I’ve only been to South Beach once in my life. And it was only for a day. I know, I know. It bothers me too. But let me tell you about that one day trip. It was for 27 hours. And every hour was put to use. One of my boys and I booked a trip on a cruise to the Bahamas with some other friends that left Miami on a Friday. So my pal and I decided to leave Boston a day earlier to go to South Beach before we had to get on the cruise and join everybody else. We left Logan that Thursday morning on the first flight out of Boston. We landed and got to our hotel the Old Colony at 8:00AM. At 8:01AM we found out that Happy Hour was every hour! We ordered 2 of the largest Scorpion Bowls known to man. In Boston the bars don’t open until 11AM. To actually drink that early in that weather in that city made us think we were in heaven. And we were. The party started early and never ended.

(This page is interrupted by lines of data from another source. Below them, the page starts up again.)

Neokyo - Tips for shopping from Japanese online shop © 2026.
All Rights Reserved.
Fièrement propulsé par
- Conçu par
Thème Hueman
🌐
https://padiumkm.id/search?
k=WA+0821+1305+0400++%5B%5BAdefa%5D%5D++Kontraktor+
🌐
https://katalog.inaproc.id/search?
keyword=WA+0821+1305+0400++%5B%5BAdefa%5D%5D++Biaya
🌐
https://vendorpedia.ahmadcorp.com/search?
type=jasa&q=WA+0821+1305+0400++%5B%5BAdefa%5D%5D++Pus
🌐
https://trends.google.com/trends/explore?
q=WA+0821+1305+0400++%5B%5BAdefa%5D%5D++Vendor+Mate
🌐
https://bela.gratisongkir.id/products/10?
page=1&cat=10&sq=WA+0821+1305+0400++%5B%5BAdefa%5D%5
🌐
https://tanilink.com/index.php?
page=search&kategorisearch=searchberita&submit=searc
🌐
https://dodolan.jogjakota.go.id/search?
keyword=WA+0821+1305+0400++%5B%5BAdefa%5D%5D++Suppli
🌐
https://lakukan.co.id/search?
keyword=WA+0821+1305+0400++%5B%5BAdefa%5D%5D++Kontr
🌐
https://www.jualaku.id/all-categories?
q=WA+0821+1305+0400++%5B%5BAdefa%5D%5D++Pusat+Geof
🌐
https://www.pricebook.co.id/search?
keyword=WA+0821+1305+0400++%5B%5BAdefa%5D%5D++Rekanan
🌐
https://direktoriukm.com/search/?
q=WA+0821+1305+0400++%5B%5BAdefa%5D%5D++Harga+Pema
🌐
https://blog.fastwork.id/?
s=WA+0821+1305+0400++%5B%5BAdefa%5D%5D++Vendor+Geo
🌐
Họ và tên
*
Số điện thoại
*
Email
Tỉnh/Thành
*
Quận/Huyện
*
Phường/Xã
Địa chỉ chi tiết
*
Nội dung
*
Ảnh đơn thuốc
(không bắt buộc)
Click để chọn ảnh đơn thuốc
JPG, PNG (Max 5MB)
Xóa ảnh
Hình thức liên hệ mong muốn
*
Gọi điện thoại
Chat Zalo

After a couple of hours of Happy Hour boozing and hurting our necks looking at the quality of women strutting up and down Ocean Drive we went to the liquor store and packed a cooler to hit the beach. Topless beach that is. While South Beach is on par with Vegas and LA for hot chicks, there was the occasional old cougar topless on the beach. But it wasn’t that bad. She was 50 years old, her boobs were young at like 7 years old. This place is like Implant Central! It was awesome. We spent hours drinking, chatting to ladies and tanning on the beach. And I didn’t have any sun block. What a dumb move. This caused some serious dementia later on that night and on the upcoming cruise. I had like 3rd degree burns on my head. Whatever. The booze numbed the pain. We power napped for like 12 minutes back at the hotel and then got ready for more partying. We hit the Clevelander, met some hotties, drank some more, hit up more spots, I flirted with a hot ass Russian KGB spy/restaurant hostess, saw some sick cars, drank some more, then finally slowed down for an awesome meal. South Beach has some great food from what I remember. The sun set and night there is equal as or more awesome than South Beach during the day.
After our meal, we walked up and down the strip just taking in the ambience of this awesome place. I stumbled upon a Cuban Cigar guy. Never one to pass up the opportunity to haggle with a street vendor by showboating my sales skills, I bought a Cuban cigar. My first cigar ever. It was good. I was drunk. I think it was laced with hash. I have no fucking idea. So at this point in the trip I’m on booze, no sleep, a hashish laced cigar, sunstroke and dehydration. So what do we do? We think we’re Crockett & Tubbs and hit up Mansion where they filmed the Miami Vice movie. We Boston talked our way through the line of course. Ballin’!!! Oddly enough we ran into some Boston chicks inside that knew us from back home. Weird. Then blew them off for the chicks we met earlier at the Clevelander. One of the chicks was hot as hell and gave me a shot of Yager. I hate Yager. I did the shot though. You never turn down a hot chick’s shot. Never. Aaaand that was the point where everything went black. I woke up the next morning in her hotel room with my buddy calling my cell asking where I was and that we were going to miss the boat. In the following order I got her number, then I got her name, asked her where I was, then I asked her if she roofied me because that shot of Yager blacked me the fuck out. And I don’t black out. Ever. I ran back to my hotel. And we left to get the boat. There were a lot of things that led to my South Beach blackout. Some good. Some bad. Either way, I need to go back. Maybe more than 27 hours this time. South Beach is a trip. Pun intended. But I love Boston the best.